= Jean d'Aspremont =

Legal theorist and international lawyer

Jean Marie Gobert Count d'Aspremont Lynden (Brussels, January 17, 1978) is a lawyer and professor of international legal theory at Sciences Po in Paris, at the University of Manchester and at the Graduate Institute of International and Development Studies in Geneva.

==Life==
D'Aspremont holds a law degree from University College London, an LL.M. from Cambridge University and a Ph.D. from the Université catholique de Louvain. He holds a chair of public international law at the University of Manchester, where he co-founded the Manchester International Law Centre with Iain Scobbie. Before joining Sciences Po in 2018, he was a professor of international legal theory at the University of Amsterdam, which he joined in 2009. He is also a member of the Royal Holland Society of Sciences and Humanities.

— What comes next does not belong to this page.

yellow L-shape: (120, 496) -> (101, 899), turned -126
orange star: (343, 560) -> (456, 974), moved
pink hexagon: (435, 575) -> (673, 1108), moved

He is General Editor of the Cambridge Studies in International and Comparative Law and Director of Oxford International Organizations.

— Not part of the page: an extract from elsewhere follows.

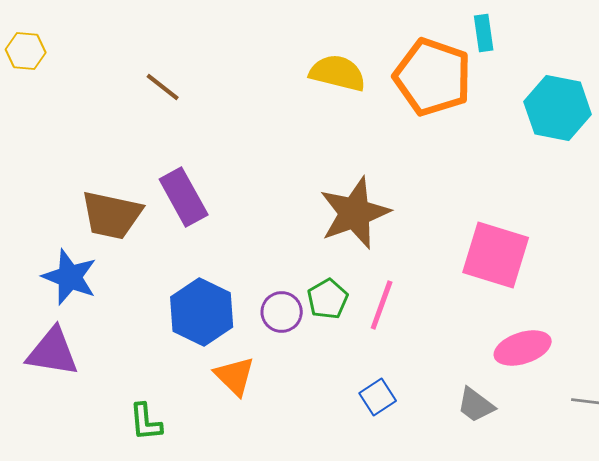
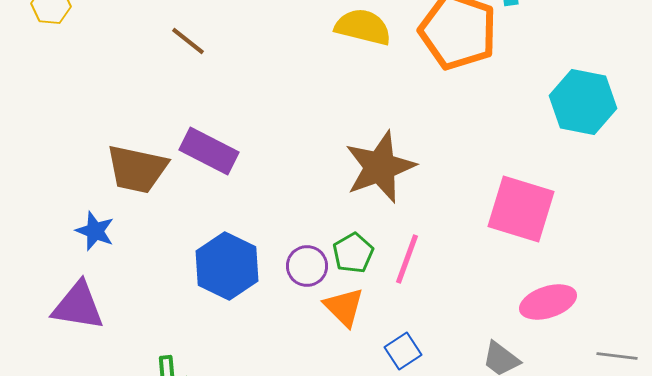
cyan hexagon: (558, 108) -> (583, 102), moved
purple rectangle: (184, 197) -> (209, 151), turned -34
blue star: (70, 277) -> (95, 231), size x0.7
orange triangle: (235, 376) -> (344, 307), moved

In 2017, he was awarded the James Crawford Prize for the article "The International Court of Justice and the Irony of System-Design" in the Journal of International Dispute Settlement.

==Selected publications==
- L'état non démocratique en droit international. Etude critique du droit international positif et de la pratique contemporaine. Paris, 2008.
- Formalism and the sources of international law. A theory of the ascertainment of legal rules. Oxford, 2011.
- Epistemic forces in international law. Foundational doctrines and techniques of international legal argumentation. Cheltenham / Northampton, 2015.
- Non-State Actors and the Formation of International Customary Law: Unlearning Some Common Tropes. Manchester, 2017.
- International law as a belief system. Cambridge / New York, 2018.